Si, a la luz de mi experiencia y la de mi generación, intento hacerme idea del infierno por el que hubo de pasar el joven Jokin para subirse a lo alto de una muralla y arrojarse desde allí el día en que no pudo más, el mayor impedimento que encuentro es el insólito grado de soledad en que se debió de sentir sumido. Lo que más me cuesta imaginar, respecto a mi propio pasado de colegial, es que, estando todos sus compañeros al tanto de lo que ocurría (y los pasivos profesores también), no hubiera uno solo que lo defendiera, lo ayudara, pusiera freno a los matones o al menos le diera ánimos para aguantar. Ojo, no estoy hablando de heroísmo, ni de una reacción dictada por el sentido de la justicia, de la responsabilidad, de la compasión o de la solidaridad. Eso sería mucho pedir, a edades tan inseguras como la adolescencia y en un ámbito tan gregario como el del colegio. Uno de los mayores pavores de los muy jóvenes es a ser rechazado por los demás. Casi todos nos hemos preocupado por vestir como los otros; por soltar tacos cuando tocaba soltarlos; por no diferenciarnos mucho del montón y de lo que el montón imponía en cada curso como lo debido, o lo divertido, o lo que se llevaba. Todos hemos visto, también, cómo se creaba una tendencia a meterse con alguien, con el raro, el gordo, el torpe, el afeminado, el inadaptado o el acobardado, y cómo se le empezaba a hacer la vida imposible a base de burlas, zaherimientos, insultos, bromas pesadas y hasta agresiones.
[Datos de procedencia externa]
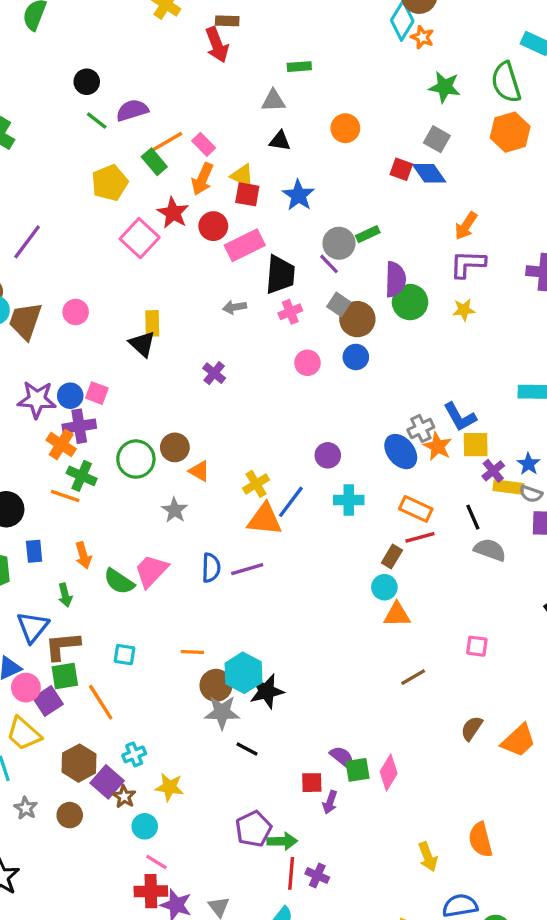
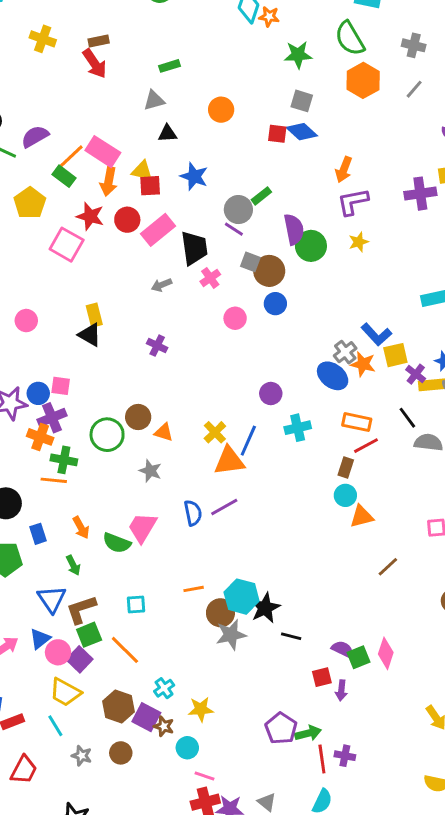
pink rectangle: (204, 144) -> (103, 152), size x1.6
black line: (247, 749) -> (291, 636), moved

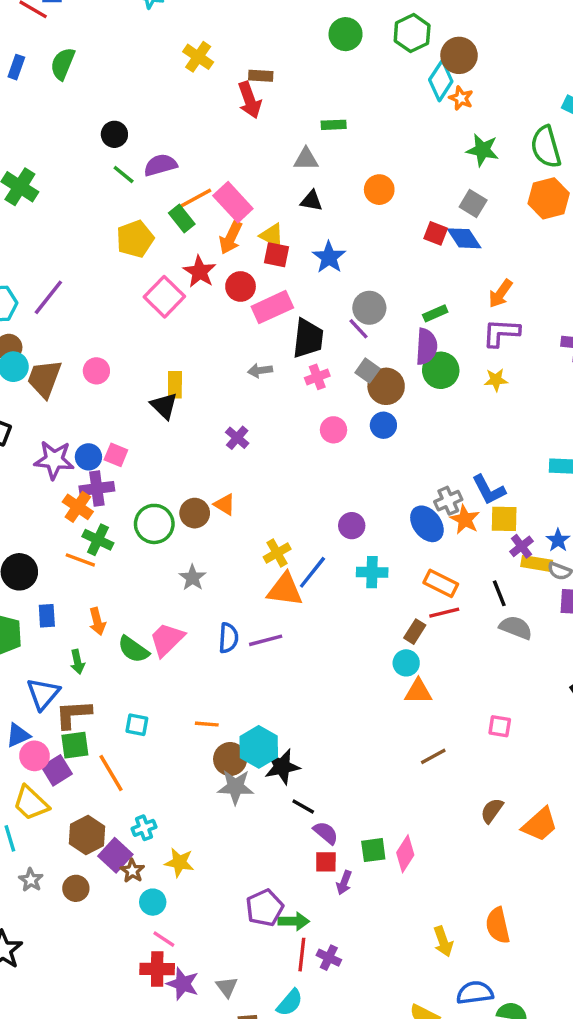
green rectangle: (261, 196) -> (435, 313), moved
orange triangle: (164, 432) -> (225, 505), moved
purple semicircle: (343, 649) -> (326, 833), moved

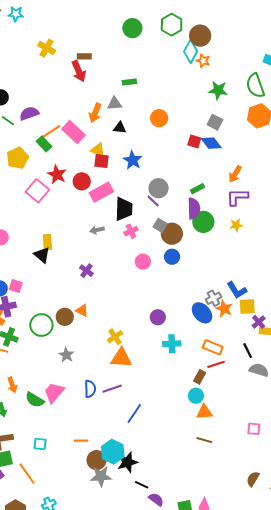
orange arrow: (231, 238) -> (95, 113), moved
blue line: (312, 572) -> (134, 413), moved
brown line: (433, 756) -> (204, 440), moved, turned 49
Si algo así es una tortura en la edad adulta, qué no será en la juventud extrema.

Pero -y esta es tal vez la diferencia con lo que ocurre hoy, según me cuentan amigas que enseñan en institutos y conviven con escolares- antiguamente casi siempre había algún compañero "importante" que, aunque sólo fuera por ánimo de destacar, de llevar la contraria y de desafiar o medirse, solía parar algo los pies a la banda de matones e inesperadamente ponía bajo su tutela a la víctima, haciéndola así menos víctima. Por "importante" entiendo un colegial que no perteneciera a la facción débil o marginal de la clase, sino a la dominante, a la deportista, a la gamberra, a la segura de sí misma y "popular". Alguien que quería hacerse el original o el excéntrico, señalarse. La mayoría de los colegiales tenían clara su casi obligada resistencia o confrontación con el profesorado, y por eso el chivatazo nunca estuvo bien visto. Pero unos cuantos, en cada clase, tenían también claro que, en algunas ocasiones o en algunos aspectos, podía y debía ofrecerse resistencia o confrontación a la masa, y que no era aconsejable acatar cuanto ésta estipulase o exigiese. Y se sabía que esa era la única forma de hacerse de verdad respetar. Si uno acataba todo, se hacía "perdonar", pero no respetar. Y lo que a unos cuantos interesaba era esto último. Ya digo que a esos -uno solo a veces- no los guiaban por fuerza los impulsos nobles, sino a menudo el mero afán de distinguirse y de no confundirse con el rebaño todos los días y en todos sus actos. Quizá sea eso lo que ha desaparecido en buena medida; quizá lo grave de nuestro tiempo sea que la masa ha adquirido tal peso que nadie, ni por reto ni por extravagancia ni por presunción, se atreve ya a desgajarse de ella. Y quizá sea a los excéntricos, por tanto, a quienes haya que echar mucho de menos, en los colegios y en la sociedad.